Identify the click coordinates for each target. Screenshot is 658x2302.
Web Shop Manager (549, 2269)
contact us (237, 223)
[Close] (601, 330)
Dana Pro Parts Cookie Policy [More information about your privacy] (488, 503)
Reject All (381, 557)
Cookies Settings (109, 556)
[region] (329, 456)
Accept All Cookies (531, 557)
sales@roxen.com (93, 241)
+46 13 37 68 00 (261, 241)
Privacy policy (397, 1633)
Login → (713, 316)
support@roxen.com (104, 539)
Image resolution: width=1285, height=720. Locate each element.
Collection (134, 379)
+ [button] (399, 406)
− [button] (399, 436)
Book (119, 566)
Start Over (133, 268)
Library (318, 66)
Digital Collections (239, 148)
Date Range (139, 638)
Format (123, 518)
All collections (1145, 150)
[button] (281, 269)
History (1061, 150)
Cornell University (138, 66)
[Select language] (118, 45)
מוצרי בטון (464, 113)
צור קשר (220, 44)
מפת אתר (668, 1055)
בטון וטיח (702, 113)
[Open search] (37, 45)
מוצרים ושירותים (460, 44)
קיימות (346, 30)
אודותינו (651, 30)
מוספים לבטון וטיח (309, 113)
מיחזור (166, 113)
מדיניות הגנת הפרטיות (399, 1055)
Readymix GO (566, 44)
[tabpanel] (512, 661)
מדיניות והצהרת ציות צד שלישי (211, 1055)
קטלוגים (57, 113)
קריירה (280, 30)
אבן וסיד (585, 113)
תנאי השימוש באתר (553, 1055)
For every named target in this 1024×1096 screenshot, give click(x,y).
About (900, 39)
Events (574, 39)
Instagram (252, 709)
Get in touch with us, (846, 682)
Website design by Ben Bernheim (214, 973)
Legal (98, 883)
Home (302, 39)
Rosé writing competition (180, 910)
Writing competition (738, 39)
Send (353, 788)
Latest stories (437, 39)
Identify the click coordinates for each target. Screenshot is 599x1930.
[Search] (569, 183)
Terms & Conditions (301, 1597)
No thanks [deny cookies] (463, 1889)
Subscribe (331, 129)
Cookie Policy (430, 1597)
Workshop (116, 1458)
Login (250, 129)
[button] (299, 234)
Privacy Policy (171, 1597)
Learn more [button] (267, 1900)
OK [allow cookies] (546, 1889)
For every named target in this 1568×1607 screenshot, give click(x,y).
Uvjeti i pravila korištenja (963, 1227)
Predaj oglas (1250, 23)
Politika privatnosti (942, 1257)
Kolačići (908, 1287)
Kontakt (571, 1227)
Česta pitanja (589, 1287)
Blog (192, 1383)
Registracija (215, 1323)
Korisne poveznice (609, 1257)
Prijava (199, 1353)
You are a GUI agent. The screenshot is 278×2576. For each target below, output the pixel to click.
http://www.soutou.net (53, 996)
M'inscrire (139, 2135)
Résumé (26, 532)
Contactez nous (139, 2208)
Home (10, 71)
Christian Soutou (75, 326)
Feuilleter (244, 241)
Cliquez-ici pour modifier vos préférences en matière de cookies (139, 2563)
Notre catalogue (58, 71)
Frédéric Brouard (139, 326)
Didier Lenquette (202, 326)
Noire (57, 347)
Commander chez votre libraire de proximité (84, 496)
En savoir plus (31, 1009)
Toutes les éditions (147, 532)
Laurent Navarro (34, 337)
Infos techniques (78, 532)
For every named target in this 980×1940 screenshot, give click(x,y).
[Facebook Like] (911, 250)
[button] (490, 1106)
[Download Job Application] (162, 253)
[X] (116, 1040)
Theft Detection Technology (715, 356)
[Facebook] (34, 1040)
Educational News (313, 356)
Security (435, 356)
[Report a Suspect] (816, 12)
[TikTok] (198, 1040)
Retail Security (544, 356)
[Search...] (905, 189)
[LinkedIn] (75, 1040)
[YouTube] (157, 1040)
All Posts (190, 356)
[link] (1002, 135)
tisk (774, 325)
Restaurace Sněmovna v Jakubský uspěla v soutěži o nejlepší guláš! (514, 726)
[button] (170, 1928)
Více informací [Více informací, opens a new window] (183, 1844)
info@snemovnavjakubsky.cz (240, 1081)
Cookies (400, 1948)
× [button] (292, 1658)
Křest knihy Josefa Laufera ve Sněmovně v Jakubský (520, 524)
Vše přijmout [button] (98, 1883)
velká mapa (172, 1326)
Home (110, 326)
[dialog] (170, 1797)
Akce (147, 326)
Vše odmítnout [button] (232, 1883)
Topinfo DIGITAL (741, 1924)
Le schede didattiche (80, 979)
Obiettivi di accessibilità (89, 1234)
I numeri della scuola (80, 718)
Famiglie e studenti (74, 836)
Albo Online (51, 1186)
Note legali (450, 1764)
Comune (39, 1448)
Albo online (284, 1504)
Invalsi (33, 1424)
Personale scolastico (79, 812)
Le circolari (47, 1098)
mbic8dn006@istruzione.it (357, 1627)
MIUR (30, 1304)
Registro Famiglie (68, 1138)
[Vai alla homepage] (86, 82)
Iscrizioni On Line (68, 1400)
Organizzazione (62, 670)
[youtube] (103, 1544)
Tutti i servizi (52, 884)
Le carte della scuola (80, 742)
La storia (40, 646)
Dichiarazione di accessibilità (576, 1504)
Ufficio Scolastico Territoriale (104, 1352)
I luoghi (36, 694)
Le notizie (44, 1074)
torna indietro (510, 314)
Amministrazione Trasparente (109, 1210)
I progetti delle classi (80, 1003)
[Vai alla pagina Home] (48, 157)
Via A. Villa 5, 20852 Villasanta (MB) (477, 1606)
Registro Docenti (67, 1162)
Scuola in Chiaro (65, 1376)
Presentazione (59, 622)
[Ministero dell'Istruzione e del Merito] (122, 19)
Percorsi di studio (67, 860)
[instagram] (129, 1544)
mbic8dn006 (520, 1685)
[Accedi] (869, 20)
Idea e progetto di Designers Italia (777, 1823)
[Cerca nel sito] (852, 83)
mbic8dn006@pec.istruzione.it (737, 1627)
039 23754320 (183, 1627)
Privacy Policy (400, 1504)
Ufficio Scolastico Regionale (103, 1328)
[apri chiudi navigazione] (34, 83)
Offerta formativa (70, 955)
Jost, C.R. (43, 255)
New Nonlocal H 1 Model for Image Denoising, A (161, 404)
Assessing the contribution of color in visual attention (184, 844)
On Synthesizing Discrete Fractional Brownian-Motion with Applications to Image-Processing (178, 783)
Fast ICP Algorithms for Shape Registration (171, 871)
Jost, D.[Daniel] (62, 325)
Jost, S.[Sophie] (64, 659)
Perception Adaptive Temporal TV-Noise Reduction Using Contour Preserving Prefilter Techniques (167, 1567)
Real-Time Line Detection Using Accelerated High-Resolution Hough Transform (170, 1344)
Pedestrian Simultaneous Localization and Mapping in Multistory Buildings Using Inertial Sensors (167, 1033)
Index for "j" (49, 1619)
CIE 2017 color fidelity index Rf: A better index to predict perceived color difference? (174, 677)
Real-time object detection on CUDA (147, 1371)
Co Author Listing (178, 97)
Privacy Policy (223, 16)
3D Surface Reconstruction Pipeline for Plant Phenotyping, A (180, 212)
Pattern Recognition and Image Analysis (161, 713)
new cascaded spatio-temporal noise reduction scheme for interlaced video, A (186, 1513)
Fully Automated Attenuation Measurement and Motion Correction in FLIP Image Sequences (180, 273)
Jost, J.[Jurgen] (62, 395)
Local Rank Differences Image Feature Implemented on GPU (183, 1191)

○ ○ ○

→ Task details
Search the data above for the string "Ufficio" and return every line that has it.

→ Result
Ufficio Scolastico Territoriale (104, 1352)
Ufficio Scolastico Regionale (103, 1328)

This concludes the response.